Eight congruent rectangles are arranged to form a larger rectangle as shown.

  1. If the congruent rectangles each have a length of \(6\) cm and a width of \(3\) cm, what is the perimeter of the larger rectangle?

  2. Suppose that the congruent rectangles each have a longer side of length \(L\) cm and a shorter side of length \(4\) cm. Suppose also that the perimeter of the larger rectangle is \(64\) cm.

    1. What is the value of \(L\)?

    2. What is the area of one of the eight congruent rectangles?

    Extension: Can you solve part (b) without knowing that the length of the shorter side of each rectangle is \(4\) cm?
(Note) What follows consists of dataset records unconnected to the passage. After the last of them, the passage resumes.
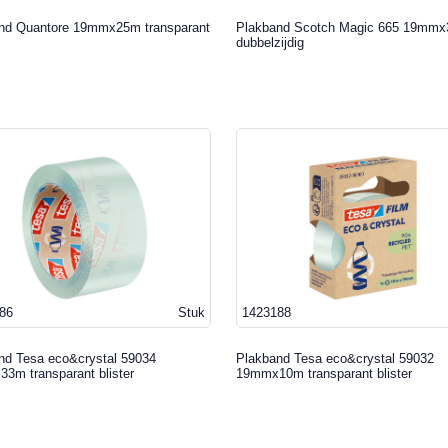
nd Quantore 19mmx25m transparant
Plakband Scotch Magic 665 19mm
dubbelzijdig
86
Stuk
1423188
nd Tesa eco&crystal 59034
Plakband Tesa eco&crystal 59032
3m transparant blister
19mmx10m transparant blister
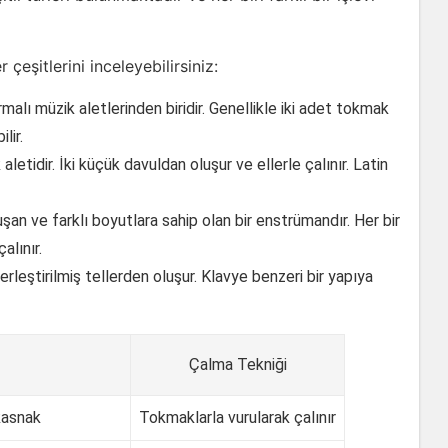
çeşitlerini inceleyebilirsiniz:
malı müzik aletlerinden biridir. Genellikle iki adet tokmak
lir.
letidir. İki küçük davuldan oluşur ve ellerle çalınır. Latin
an ve farklı boyutlara sahip olan bir enstrümandır. Her bir
alınır.
rleştirilmiş tellerden oluşur. Klavye benzeri bir yapıya
Çalma Tekniği
 kasnak
Tokmaklarla vurularak çalınır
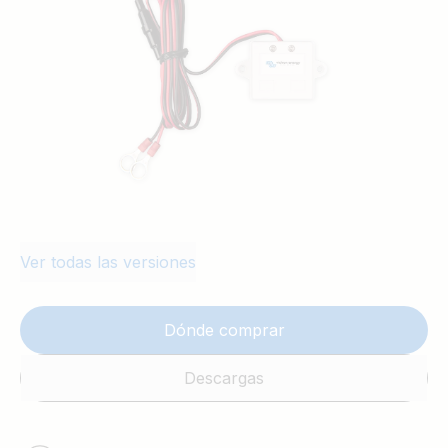
Ver todas las versiones
Dónde comprar
Descargas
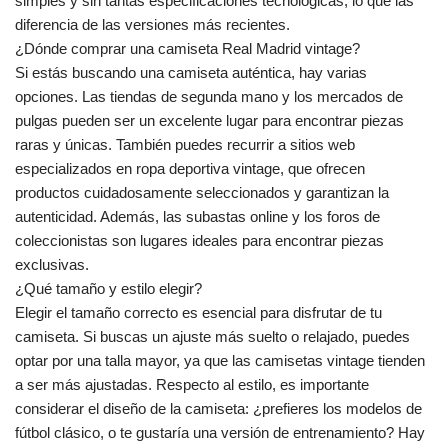
simples y sin tantas especificaciones tecnológicas, lo que las
diferencia de las versiones más recientes.
¿Dónde comprar una camiseta Real Madrid vintage?
Si estás buscando una camiseta auténtica, hay varias
opciones. Las tiendas de segunda mano y los mercados de
pulgas pueden ser un excelente lugar para encontrar piezas
raras y únicas. También puedes recurrir a sitios web
especializados en ropa deportiva vintage, que ofrecen
productos cuidadosamente seleccionados y garantizan la
autenticidad. Además, las subastas online y los foros de
coleccionistas son lugares ideales para encontrar piezas
exclusivas.
¿Qué tamaño y estilo elegir?
Elegir el tamaño correcto es esencial para disfrutar de tu
camiseta. Si buscas un ajuste más suelto o relajado, puedes
optar por una talla mayor, ya que las camisetas vintage tienden
a ser más ajustadas. Respecto al estilo, es importante
considerar el diseño de la camiseta: ¿prefieres los modelos de
fútbol clásico, o te gustaría una versión de entrenamiento? Hay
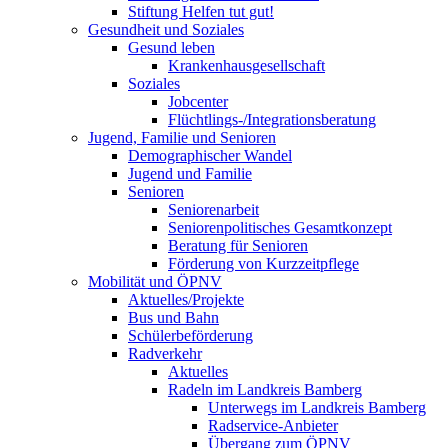
Stiftung Helfen tut gut!
Gesundheit und Soziales
Gesund leben
Krankenhausgesellschaft
Soziales
Jobcenter
Flüchtlings-/Integrationsberatung
Jugend, Familie und Senioren
Demographischer Wandel
Jugend und Familie
Senioren
Seniorenarbeit
Seniorenpolitisches Gesamtkonzept
Beratung für Senioren
Förderung von Kurzzeitpflege
Mobilität und ÖPNV
Aktuelles/Projekte
Bus und Bahn
Schülerbeförderung
Radverkehr
Aktuelles
Radeln im Landkreis Bamberg
Unterwegs im Landkreis Bamberg
Radservice-Anbieter
Übergang zum ÖPNV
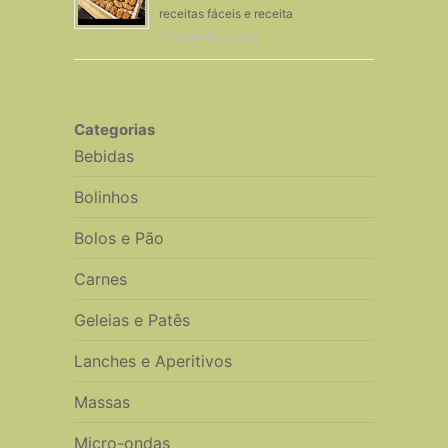
receitas fáceis e receita
12 Setembro, 2023
Categorias
Bebidas
Bolinhos
Bolos e Pão
Carnes
Geleias e Patês
Lanches e Aperitivos
Massas
Micro-ondas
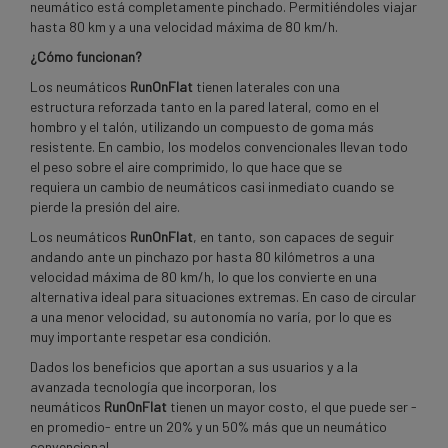
neumático está completamente pinchado. Permitiéndoles viajar
hasta 80 km y a una velocidad máxima de 80 km/h.
¿Cómo
funcionan?
Los neumáticos
RunOnFlat
tienen laterales con una
estructura reforzada tanto en la pared lateral, como en el
hombro y el talón, utilizando un compuesto de goma más
resistente. En cambio, los modelos convencionales llevan todo
el peso sobre el aire comprimido, lo que hace que se
requiera un cambio de neumáticos casi inmediato cuando se
pierde la presión del aire.
Los neumáticos
RunOnFlat
, en tanto, son capaces de seguir
andando ante un pinchazo por hasta 80 kilómetros a una
velocidad máxima de 80 km/h, lo que los convierte en una
alternativa ideal para situaciones extremas. En caso de circular
a una menor velocidad, su autonomía no varía, por lo que es
muy importante respetar esa condición.
Dados los beneficios que aportan a sus usuarios y a la
avanzada tecnología que incorporan, los
neumáticos
RunOnFlat
tienen un mayor costo, el que puede ser -
en promedio- entre un 20% y un 50% más que un neumático
convencional.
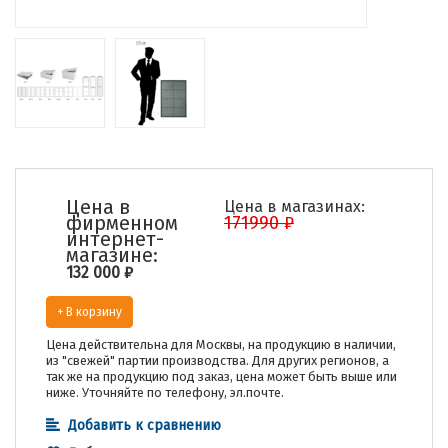
Цена в
Цена в магазинах:
фирменном
171990 ₽
интернет-
магазине:
132 000
₽
+ В корзину
Цена действительна для Москвы, на продукцию в наличии,
из "свежей" партии производства. Для других регионов, а
так же на продукцию под заказ, цена может быть выше или
ниже. Уточняйте по телефону, эл.почте.
Добавить к сравнению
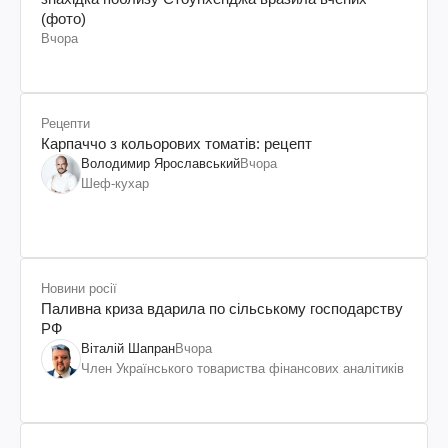
(фото)
Вчора
Рецепти
Карпаччо з кольорових томатів: рецепт
Володимир Ярославський
Вчора
Шеф-кухар
Новини росії
Паливна криза вдарила по сільському господарству
РФ
Віталій Шапран
Вчора
Член Українського товариства фінансових аналітиків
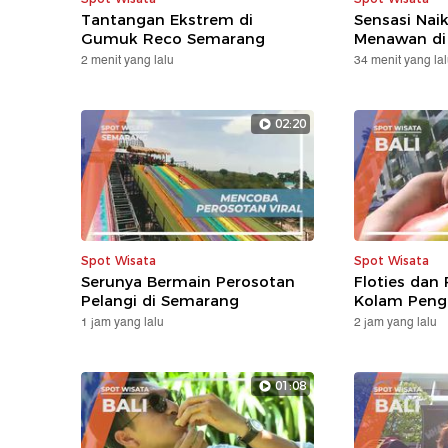
Tantangan Ekstrem di
Sensasi Nai
Gumuk Reco Semarang
Menawan di
2 menit yang lalu
34 menit yang la
02:20
Spot Wisata
Spot Wisata
Serunya Bermain Perosotan
Floties dan 
Pelangi di Semarang
Kolam Pengi
1 jam yang lalu
2 jam yang lalu
01:08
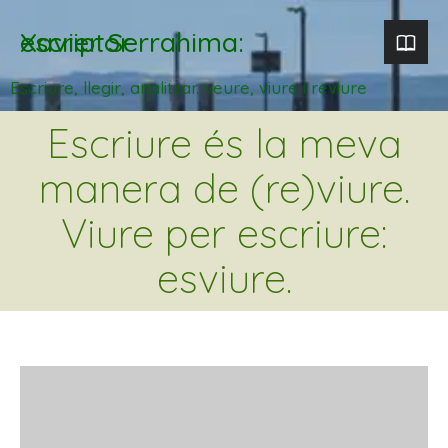
Xavier Serrahima: escriptor
Escriure, llegir, analitzar. veure, viure i reviure
Escriure és la meva
manera de (re)viure.
Viure per escriure:
esviure.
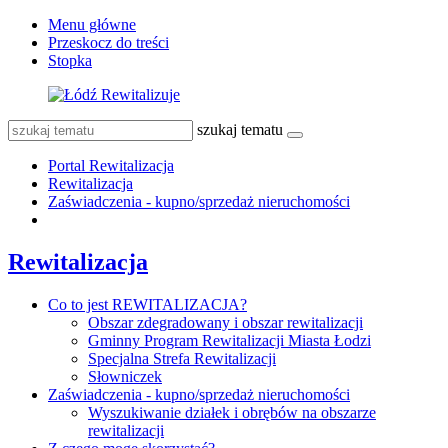
Menu główne
Przeskocz do treści
Stopka
szukaj tematu
Portal Rewitalizacja
Rewitalizacja
Zaświadczenia - kupno/sprzedaż nieruchomości
Rewitalizacja
Co to jest REWITALIZACJA?
Obszar zdegradowany i obszar rewitalizacji
Gminny Program Rewitalizacji Miasta Łodzi
Specjalna Strefa Rewitalizacji
Słowniczek
Zaświadczenia - kupno/sprzedaż nieruchomości
Wyszukiwanie działek i obrębów na obszarze
rewitalizacji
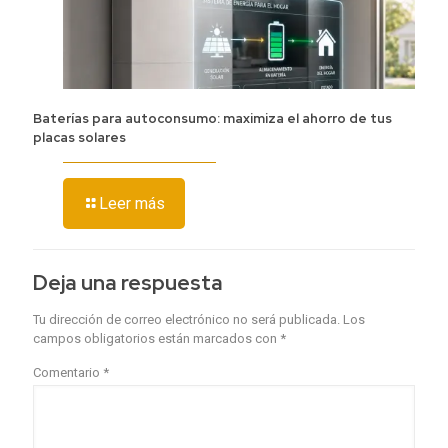
Baterías para autoconsumo: maximiza el ahorro de tus
placas solares
Leer más
Deja una respuesta
Tu dirección de correo electrónico no será publicada.
Los
campos obligatorios están marcados con
*
Comentario
*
If so, how?

Solution

  1. Since each rectangle has a length of \(6\) cm and a width of \(3\) cm, the larger rectangle must have sides of lengths \(6+6=12\) cm and \(3+6+3=12\) cm. Thus, the perimeter of the larger rectangle is \(12+12+12+12 = 48\) cm.

    1. Since each rectangle has a longer side of length \(L\) cm and shorter side of length \(4\) cm, we can label our diagram to find the dimensions of the larger rectangle.

      A horizontal side of the larger rectangle is made up of two segments of length L. A vertical side of the larger rectangle is made up of a segment of length 4, a segment of length L, and another segment of length 4.

      Using this, we determine that the lengths of the sides of the larger rectangle are \(L+L=2L\) and \(4+L+4=L+8\). Since we know the perimeter of the larger rectangle is \(64\) cm, we can write the following equation.

      $$\begin{align} 2L + 2L+(L+8) + (L+8) &=64\\ 6L+16&=64\\ 6L&=64-16\\ 6L&=48 \end{align}$$ Since \(6\times 8=48\), it follows that \(L=8\) cm.

    2. The area of a rectangle is equal to its length times its width. Thus, the area of each congruent rectangle is \(8\times 4 = 32~\text{cm}^2\).

    Extension Solution:

    If we ignore the two rectangles on the top and the two rectangles on the bottom, we can see that two rectangles placed on top of each other horizontally have a height of \(L\). Therefore, the shorter side of each rectangle equals half its longer side, or \(\frac{L}{2}\). We can label our diagram to find the dimensions of the larger rectangle.

    A horizontal side of the larger rectangle is made up of two segments of length L. A vertical side of the larger rectangle is made up of a segment of length L over 2, a segment of length L, and another segment of length L over 2.

    Using this, we determine that the larger rectangle has sides of length \(L+L=2L\) and \(\frac{L}{2}+L+\frac{L}{2}=2L\). So the larger rectangle is actually a square with side length \(2L\). Since we know its perimeter is \(64\) cm, it follows that \(2L+2L+2L+2L = 64\), or \(8L = 64\). Since \(8\times 8=64\), it follows that \(L=8\) cm. So, we can solve this problem without knowing the width of each rectangle.